Customers can now tell when their services are down, memory is too high, and CPU is spiking for each system in their deployment or for their deployment as a whole. Using Kapacitor, an alerting engine that works with InfluxDB, customers can set up alerts to let them know when their LogRhythm system is not performing well.
This feature is enabled by default as part of the Common Components installation. The Metrics Collection service are installed on all components you wish to collect metrics from. The Metrics Database and Metrics Web UI services are installed on only one server in the deployment, the Platform Manager.
This feature was created to give us an out-of-band solution to display health of the LogRhythm deployment. It will speed up troubleshooting on issues because we can look at the deployment as a whole rather than individual pieces of it.
There are three services associated with Metrics Collection. The Metrics Collection service is pushed out as part of the Common Components installation. The Metrics Database and Metrics Web UI services are installed on the Platform Manager. Metrics Collection is the service that gathers all the metrics from the server it is installed on and sends them to the Metrics Database to store. The Metrics Database stores the data for a default length of seven days and the Metrics Web UI retrieves the data when a dashboard is configured to view the metrics.
The Metrics Collection service utilizes Telegraf to collect performance metrics from the system it runs on. It listens for StatsD formatted metrics on the local host over UDP port 8125 for Windows servers only. It collects system information such as Disk, RAM, CPU, and Port metrics on all systems. It then forwards these metrics to the Metrics Database over TCP port 8076.
The Metrics Database service listens externally on port 8076 for the traffic coming from the Metrics Collection service. It utilizes InfluxDB as a persistence layer for time-series metrics and stores them for a default of seven days in 8.0.0. This storage amount may be increased in a future release.
Metrics Web UI
The Metrics Web UI shows all the gathered data. It utilizes Grafana to display and explore the data.
The LogRhythm Metrics Services provides dashboards for the following components and services:
- Case API
- Case API Endpoints
- Hardware Usage
- Deployment View
- Single Host View
- Metrics Health Service
- Open Collector
- Log Distribution Services
- Platform Manager
- AIE Auto Cache Drill Down
- Notification Service
- Web Indexer
The logs for all Common Components are handled by procman-beta so old log files are cleaned up. The most you should have on a system per service is 50MB.
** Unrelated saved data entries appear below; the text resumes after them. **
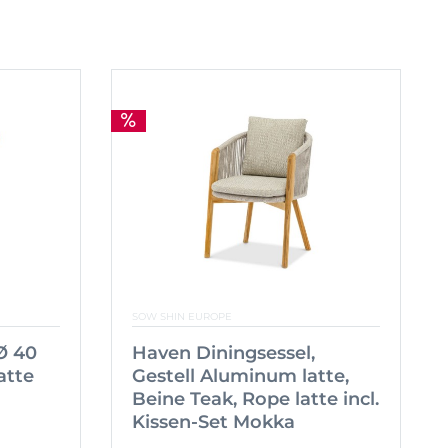
SOW SHIN EUROPE
Ø 40
Haven Diningsessel,
atte
Gestell Aluminum latte,
Beine Teak, Rope latte incl.
Kissen-Set Mokka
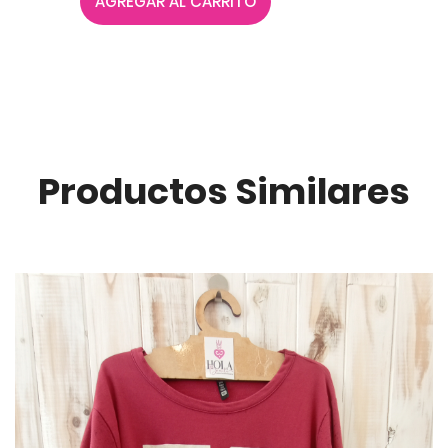
AGREGAR AL CARRITO
Productos Similares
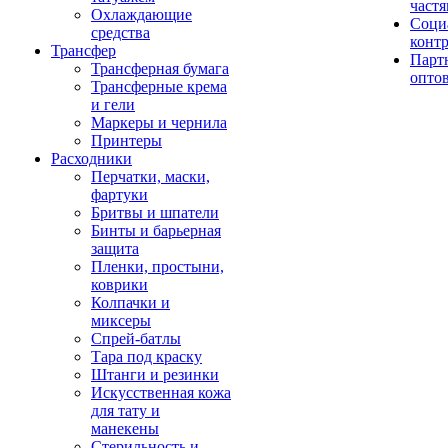
част
Охлаждающие
Соци
средства
конт
Трансфер
Парт
Трансферная бумага
опто
Трансферные крема
и гели
Маркеры и чернила
Принтеры
Расходники
Перчатки, маски,
фартуки
Бритвы и шпатели
Бинты и барьерная
защита
Пленки, простыни,
коврики
Колпачки и
миксеры
Спрей-батлы
Тара под краску
Штанги и резинки
Искусственная кожа
для тату и
манекены
Стерильность и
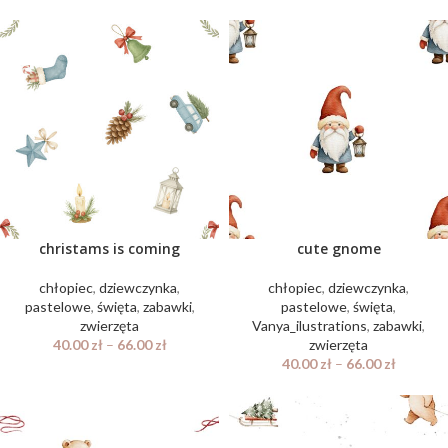
christams is coming
cute gnome
chłopiec
,
dziewczynka
,
chłopiec
,
dziewczynka
,
pastelowe
,
święta
,
zabawki
,
pastelowe
,
święta
,
zwierzęta
Vanya_ilustrations
,
zabawki
,
40.00
zł
–
66.00
zł
zwierzęta
40.00
zł
–
66.00
zł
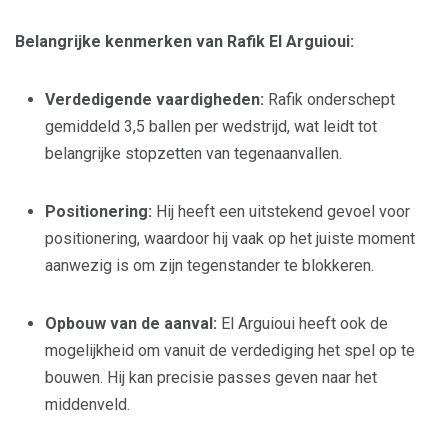
Belangrijke kenmerken van Rafik El Arguioui:
Verdedigende vaardigheden:
Rafik onderschept
gemiddeld 3,5 ballen per wedstrijd, wat leidt tot
belangrijke stopzetten van tegenaanvallen.
Positionering:
Hij heeft een uitstekend gevoel voor
positionering, waardoor hij vaak op het juiste moment
aanwezig is om zijn tegenstander te blokkeren.
Opbouw van de aanval:
El Arguioui heeft ook de
mogelijkheid om vanuit de verdediging het spel op te
bouwen. Hij kan precisie passes geven naar het
middenveld.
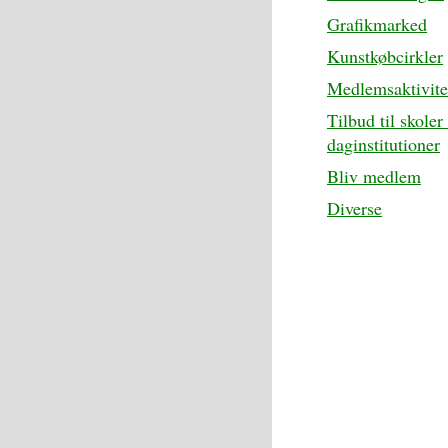
Grafikmarked
Kunstkøbcirkler
Medlemsaktivite
Tilbud til skoler
daginstitutioner
Bliv medlem
Diverse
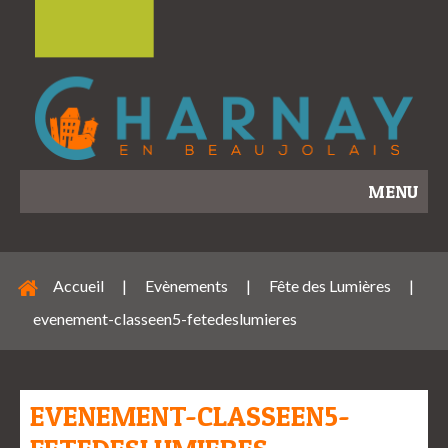
MENU
Accueil
|
Evènements
|
Fête des Lumières
|
evenement-classeen5-fetedeslumieres
EVENEMENT-CLASSEEN5-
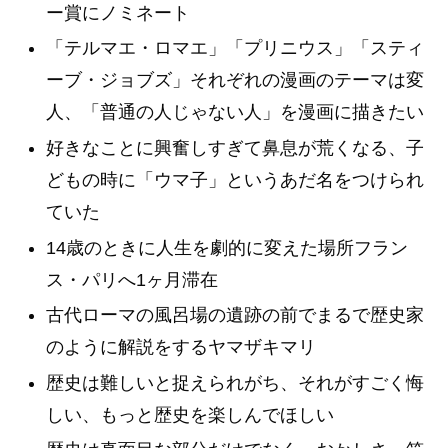
ー賞にノミネート
「テルマエ・ロマエ」「プリニウス」「スティ
ーブ・ジョブズ」それぞれの漫画のテーマは変
人、「普通の人じゃない人」を漫画に描きたい
好きなことに興奮しすぎて鼻息が荒くなる、子
どもの時に「ウマ子」というあだ名をつけられ
ていた
14歳のときに人生を劇的に変えた場所フラン
ス・パリへ1ヶ月滞在
古代ローマの風呂場の遺跡の前でまるで歴史家
のように解説をするヤマザキマリ
歴史は難しいと捉えられがち、それがすごく悔
しい、もっと歴史を楽しんでほしい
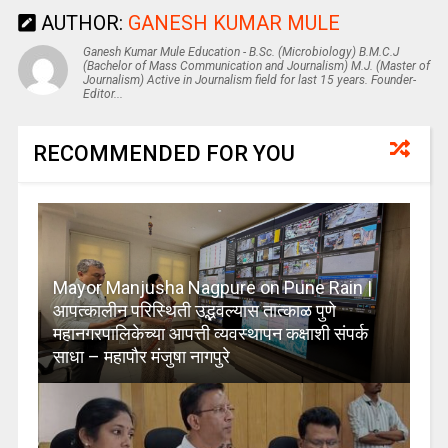
AUTHOR:
GANESH KUMAR MULE
Ganesh Kumar Mule Education - B.Sc. (Microbiology) B.M.C.J
(Bachelor of Mass Communication and Journalism) M.J. (Master of
Journalism) Active in Journalism field for last 15 years. Founder-
Editor...
RECOMMENDED FOR YOU
Mayor Manjusha Nagpure on Pune Rain |
आपत्कालीन परिस्थिती उद्भवल्यास तात्काळ पुणे
महानगरपालिकेच्या आपत्ती व्यवस्थापन कक्षाशी संपर्क
साधा – महापौर मंजुषा नागपुरे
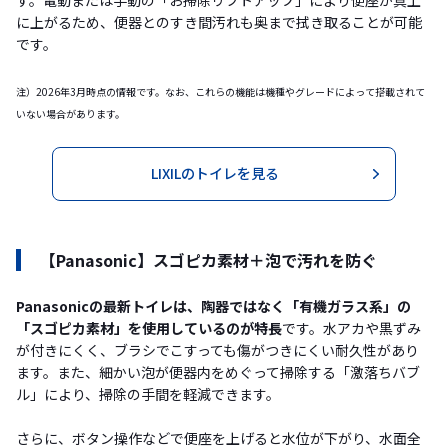
に上がるため、便器とのすき間汚れも奥まで拭き取ることが可能
です。
注）2026年3月時点の情報です。なお、これらの機能は機種やグレードによって搭載されて
いない場合があります。
LIXILのトイレを見る
【Panasonic】スゴピカ素材＋泡で汚れを防ぐ
Panasonicの最新トイレは、陶器ではなく「有機ガラス系」の
「スゴピカ素材」を使用しているのが特長
です。水アカや黒ずみ
が付きにくく、ブラシでこすっても傷がつきにくい耐久性があり
ます。また、細かい泡が便器内をめぐって掃除する「激落ちバブ
ル」により、掃除の手間を軽減できます。
さらに、ボタン操作などで便座を上げると水位が下がり、水面全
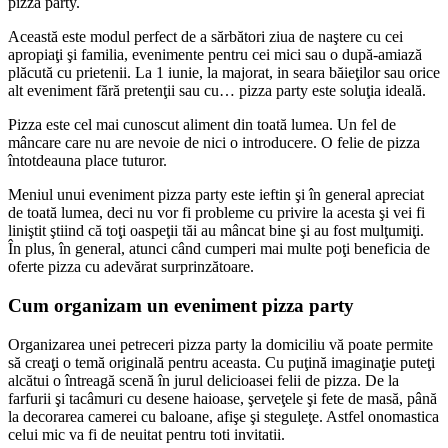
pizza party.
Această este modul perfect de a sărbători ziua de naştere cu cei
apropiaţi şi familia, evenimente pentru cei mici sau o după-amiază
plăcută cu prietenii. La 1 iunie, la majorat, in seara băieţilor sau orice
alt eveniment fără pretenţii sau cu… pizza party este soluţia ideală.
Pizza este cel mai cunoscut aliment din toată lumea. Un fel de
mâncare care nu are nevoie de nici o introducere. O felie de pizza
întotdeauna place tuturor.
Meniul unui eveniment pizza party este ieftin şi în general apreciat
de toată lumea, deci nu vor fi probleme cu privire la acesta şi vei fi
liniştit ştiind că toţi oaspeţii tăi au mâncat bine şi au fost mulţumiţi.
În plus, în general, atunci când cumperi mai multe poţi beneficia de
oferte pizza cu adevărat surprinzătoare.
Cum organizam un eveniment pizza party
Organizarea unei petreceri pizza party la domiciliu vă poate permite
să creaţi o temă originală pentru aceasta. Cu puţină imaginaţie puteţi
alcătui o întreagă scenă în jurul delicioasei felii de pizza. De la
farfurii şi tacâmuri cu desene haioase, şerveţele şi fete de masă, până
la decorarea camerei cu baloane, afişe şi steguleţe. Astfel onomastica
celui mic va fi de neuitat pentru toti invitatii.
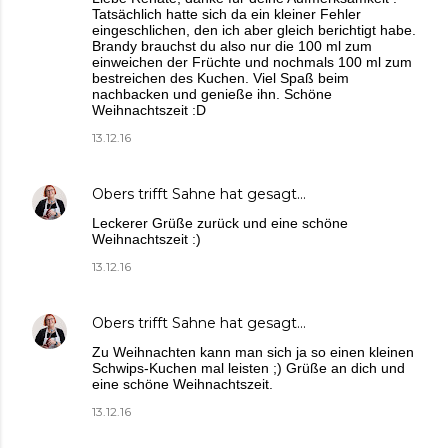
Tatsächlich hatte sich da ein kleiner Fehler
eingeschlichen, den ich aber gleich berichtigt habe.
Brandy brauchst du also nur die 100 ml zum
einweichen der Früchte und nochmals 100 ml zum
bestreichen des Kuchen. Viel Spaß beim
nachbacken und genieße ihn. Schöne
Weihnachtszeit :D
13.12.16
Obers trifft Sahne
hat gesagt…
Leckerer Grüße zurück und eine schöne
Weihnachtszeit :)
13.12.16
Obers trifft Sahne
hat gesagt…
Zu Weihnachten kann man sich ja so einen kleinen
Schwips-Kuchen mal leisten ;) Grüße an dich und
eine schöne Weihnachtszeit.
13.12.16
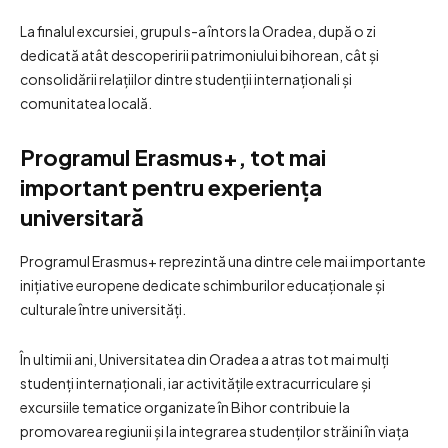
La finalul excursiei, grupul s-a întors la Oradea, după o zi
dedicată atât descoperirii patrimoniului bihorean, cât și
consolidării relațiilor dintre studenții internaționali și
comunitatea locală.
Programul Erasmus+, tot mai
important pentru experiența
universitară
Programul Erasmus+ reprezintă una dintre cele mai importante
inițiative europene dedicate schimburilor educaționale și
culturale între universități.
În ultimii ani, Universitatea din Oradea a atras tot mai mulți
studenți internaționali, iar activitățile extracurriculare și
excursiile tematice organizate în Bihor contribuie la
promovarea regiunii și la integrarea studenților străini în viața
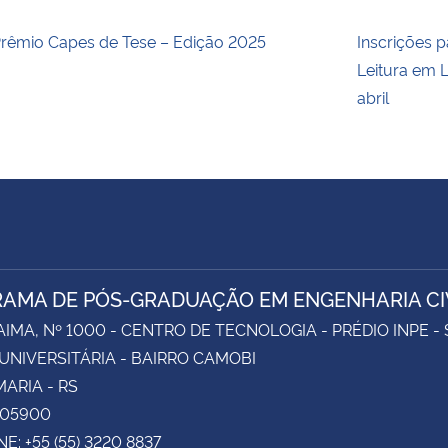
rêmio Capes de Tese – Edição 2025
Inscrições p
Leitura em L
abril
AMA DE PÓS-GRADUAÇÃO EM ENGENHARIA CI
AIMA, Nº 1000 - CENTRO DE TECNOLOGIA - PRÉDIO INPE -
UNIVERSITÁRIA - BAIRRO CAMOBI
ARIA - RS
105900
E: +55 (55) 3220 8837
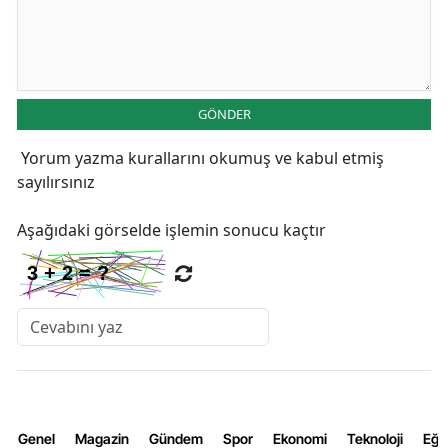
GÖNDER
Yorum yazma kurallarını
okumuş ve kabul etmiş
sayılırsınız
Aşağıdaki görselde işlemin sonucu kaçtır
Genel
Magazin
Gündem
Spor
Ekonomi
Teknoloji
Eğl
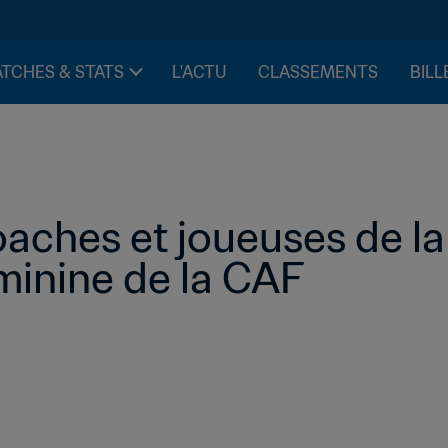
TCHES & STATS
L'ACTU
CLASSEMENTS
BILL
oaches et joueuses de la
inine de la CAF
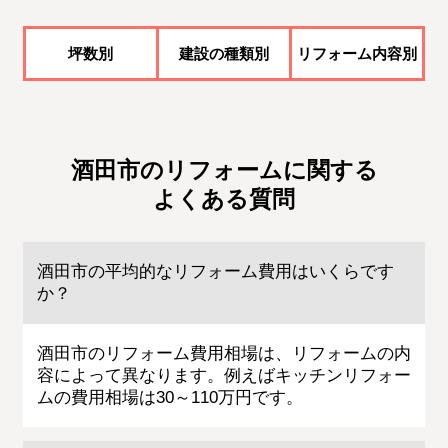
坪数別
建設の種類別
リフォーム内容別
酒田市のリフォームに関する
よくある質問
酒田市の平均的なリフォーム費用はいくらです
か？
酒田市のリフォーム費用相場は、リフォームの内
容によって異なります。例えばキッチンリフォー
ムの費用相場は30～110万円です。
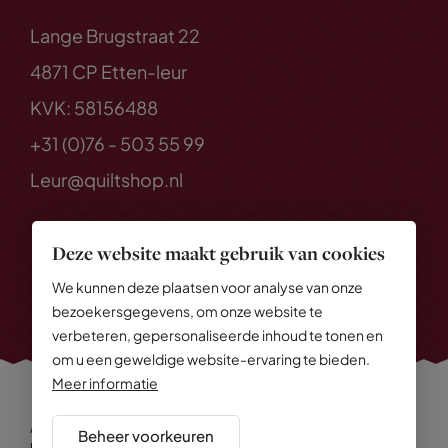
Lange Brugstraat 22
4871 CP Etten-leur
KVK: 58156488
+31 (0)76 - 503 55 99
Leur@quiltshop.nl
Deze website maakt gebruik van cookies
We kunnen deze plaatsen voor analyse van onze
bezoekersgegevens, om onze website te
verbeteren, gepersonaliseerde inhoud te tonen en
om u een geweldige website-ervaring te bieden.
Meer informatie
Alle rechten voorbehouden
© 2026 Quiltshop
Beheer voorkeuren
Privacy Policy
Algemene voorwaarden
Cookies
Disclaimer
Sitemap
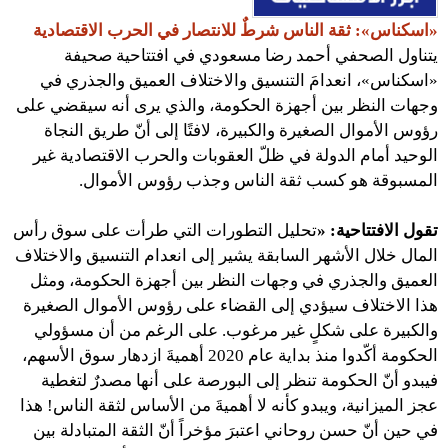
«
اسكناس
»
: ثقة الناس شرطٌ للانتصار في الحرب الاقتصادية
يتناول الصحفي أحمد رضا مسعودي في افتتاحية صحيفة
«اسكناس»، انعدامَ التنسيق والاختلاف العميق والجذري في
وجهات النظر بين أجهزة الحكومة، والذي يرى أنه سيقضي على
رؤوس الأموال الصغيرة والكبيرة، لافتًا إلى أنّ طريق النجاة
الوحيد أمام الدولة في ظلّ العقوبات والحرب الاقتصادية غير
المسبوقة هو كسب ثقة الناس وجذب رؤوس الأموال.
تقول الافتتاحية:
«
تحليل التطورات التي طرأت على سوق رأس
المال خلال الأشهر السابقة يشير إلى انعدام التنسيق والاختلاف
العميق والجذري في وجهات النظر بين أجهزة الحكومة، ومثل
هذا الاختلاف سيؤدي إلى القضاء على رؤوس الأموال الصغيرة
والكبيرة على شكلٍ غير مرغوب. على الرغم من أن مسؤولي
الحكومة أكّدوا منذ بداية عام 2020 أهميةَ ازدهار سوق الأسهم،
فيبدو أنّ الحكومة تنظر إلى البورصة على أنها مصدرٌ لتغطية
عجز الميزانية، ويبدو كأنه لا أهميةَ من الأساس لثقة الناس! هذا
في حين أنّ حسن روحاني اعتبرَ مؤخراً أنّ الثقة المتبادلة بين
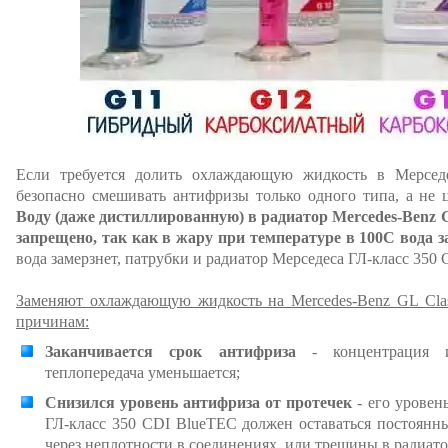
Если требуется долить охлаждающую жидкость в Мерсед
безопасно смешивать антифризы только одного типа, а не ц
Воду (даже дистиллированную) в радиатор Mercedes-Benz 
запрещено, так как в жару при температуре в 100С вода з
вода замерзнет, патрубки и радиатор Мерседеса ГЛ-класс 350 
Заменяют охлаждающую жидкость на Mercedes-Benz GL Cla
причинам:
Заканчивается срок антифриза
- концентрация и
теплопередача уменьшается;
Снизился уровень антифриза от протечек
- его уровен
ГЛ-класс 350 CDI BlueTEC должен оставаться постоянны
через неплотности в соединениях, или трещины в радиато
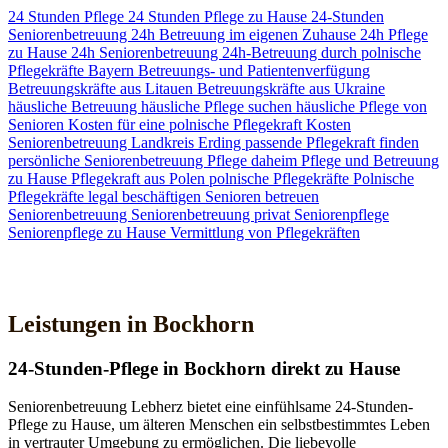
24 Stunden Pflege
24 Stunden Pflege zu Hause
24-Stunden
Seniorenbetreuung
24h Betreuung im eigenen Zuhause
24h Pflege
zu Hause
24h Seniorenbetreuung
24h-Betreuung durch polnische
Pflegekräfte
Bayern
Betreuungs- und Patientenverfügung
Betreuungskräfte aus Litauen
Betreuungskräfte aus Ukraine
häusliche Betreuung
häusliche Pflege suchen
häusliche Pflege von
Senioren
Kosten für eine polnische Pflegekraft
Kosten
Seniorenbetreuung
Landkreis Erding
passende Pflegekraft finden
persönliche Seniorenbetreuung
Pflege daheim
Pflege und Betreuung
zu Hause
Pflegekraft aus Polen
polnische Pflegekräfte
Polnische
Pflegekräfte legal beschäftigen
Senioren betreuen
Seniorenbetreuung
Seniorenbetreuung privat
Seniorenpflege
Seniorenpflege zu Hause
Vermittlung von Pflegekräften
Jetzt Kontakt aufnehmen
Leistungen in Bockhorn
24-Stunden-Pflege in Bockhorn direkt zu Hause
Seniorenbetreuung Lebherz bietet eine einfühlsame 24-Stunden-
Pflege zu Hause, um älteren Menschen ein selbstbestimmtes Leben
in vertrauter Umgebung zu ermöglichen. Die liebevolle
- Logs for Metrics Collection are located in C:\Program Files\LogRhythm\LogRhythm Common\logs. The LogRhythm Metrics Collection.log is available on all LogRhythm appliances.
- Logs for LogRhythm Metrics services are located at C:\Program Files\LogRhythm\LogRhythm Metrics\logs. The LogRhythm Metrics Database.log and LogRhythm Metrics Web UI.log are only available on one server in your deployment, usually the Platform Manager.